Search the records for the word "Wymuś" and pick out every line that has it.

(Beginning of Data listing)

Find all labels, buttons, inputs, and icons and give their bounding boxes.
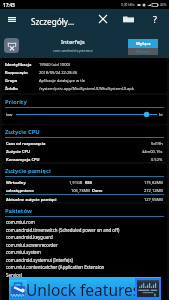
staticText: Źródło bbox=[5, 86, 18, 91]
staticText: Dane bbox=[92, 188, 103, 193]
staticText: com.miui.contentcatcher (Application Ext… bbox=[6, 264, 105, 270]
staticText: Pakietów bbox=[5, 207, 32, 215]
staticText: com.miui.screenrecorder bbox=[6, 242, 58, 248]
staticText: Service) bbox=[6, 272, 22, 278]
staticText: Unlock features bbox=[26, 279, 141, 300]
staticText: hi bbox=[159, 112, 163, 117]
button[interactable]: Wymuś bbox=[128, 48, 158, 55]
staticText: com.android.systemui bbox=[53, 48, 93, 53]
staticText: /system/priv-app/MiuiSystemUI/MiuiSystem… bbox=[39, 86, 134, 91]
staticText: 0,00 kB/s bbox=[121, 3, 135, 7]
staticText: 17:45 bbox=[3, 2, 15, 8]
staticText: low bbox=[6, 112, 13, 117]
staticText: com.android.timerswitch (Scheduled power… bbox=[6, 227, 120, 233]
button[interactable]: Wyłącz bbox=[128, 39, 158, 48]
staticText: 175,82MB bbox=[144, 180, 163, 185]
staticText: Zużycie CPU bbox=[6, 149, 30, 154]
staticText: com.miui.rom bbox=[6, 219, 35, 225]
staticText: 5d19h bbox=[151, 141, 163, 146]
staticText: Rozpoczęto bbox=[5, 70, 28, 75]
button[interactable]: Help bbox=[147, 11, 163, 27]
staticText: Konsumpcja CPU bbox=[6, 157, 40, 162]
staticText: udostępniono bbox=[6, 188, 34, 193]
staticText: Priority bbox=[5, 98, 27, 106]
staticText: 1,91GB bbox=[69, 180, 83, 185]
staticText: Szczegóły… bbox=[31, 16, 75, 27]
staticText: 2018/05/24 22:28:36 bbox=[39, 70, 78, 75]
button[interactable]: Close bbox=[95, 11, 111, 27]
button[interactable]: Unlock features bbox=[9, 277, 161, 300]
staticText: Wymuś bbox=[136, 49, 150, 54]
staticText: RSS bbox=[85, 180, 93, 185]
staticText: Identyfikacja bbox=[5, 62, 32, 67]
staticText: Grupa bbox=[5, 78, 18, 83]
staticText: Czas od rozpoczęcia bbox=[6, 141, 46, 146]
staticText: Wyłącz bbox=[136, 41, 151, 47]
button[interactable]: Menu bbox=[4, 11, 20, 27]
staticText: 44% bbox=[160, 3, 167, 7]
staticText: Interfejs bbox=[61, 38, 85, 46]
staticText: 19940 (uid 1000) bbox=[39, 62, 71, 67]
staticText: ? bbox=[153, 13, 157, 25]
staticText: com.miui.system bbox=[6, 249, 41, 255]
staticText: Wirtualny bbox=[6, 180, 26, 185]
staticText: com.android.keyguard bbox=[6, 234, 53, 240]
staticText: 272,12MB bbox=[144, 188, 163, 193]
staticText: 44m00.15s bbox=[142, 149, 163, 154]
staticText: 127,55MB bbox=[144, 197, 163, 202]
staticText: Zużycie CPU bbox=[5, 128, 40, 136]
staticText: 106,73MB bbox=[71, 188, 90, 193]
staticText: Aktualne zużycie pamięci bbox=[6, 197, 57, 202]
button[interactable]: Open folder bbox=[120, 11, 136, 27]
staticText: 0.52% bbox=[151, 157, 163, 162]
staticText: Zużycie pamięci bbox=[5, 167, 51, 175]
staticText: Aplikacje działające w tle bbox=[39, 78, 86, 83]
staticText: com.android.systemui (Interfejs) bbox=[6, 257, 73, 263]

(End of Data listing)

## Answer section
button[interactable]: Wymuś bbox=[128, 48, 158, 55]
staticText: Wymuś bbox=[136, 49, 150, 54]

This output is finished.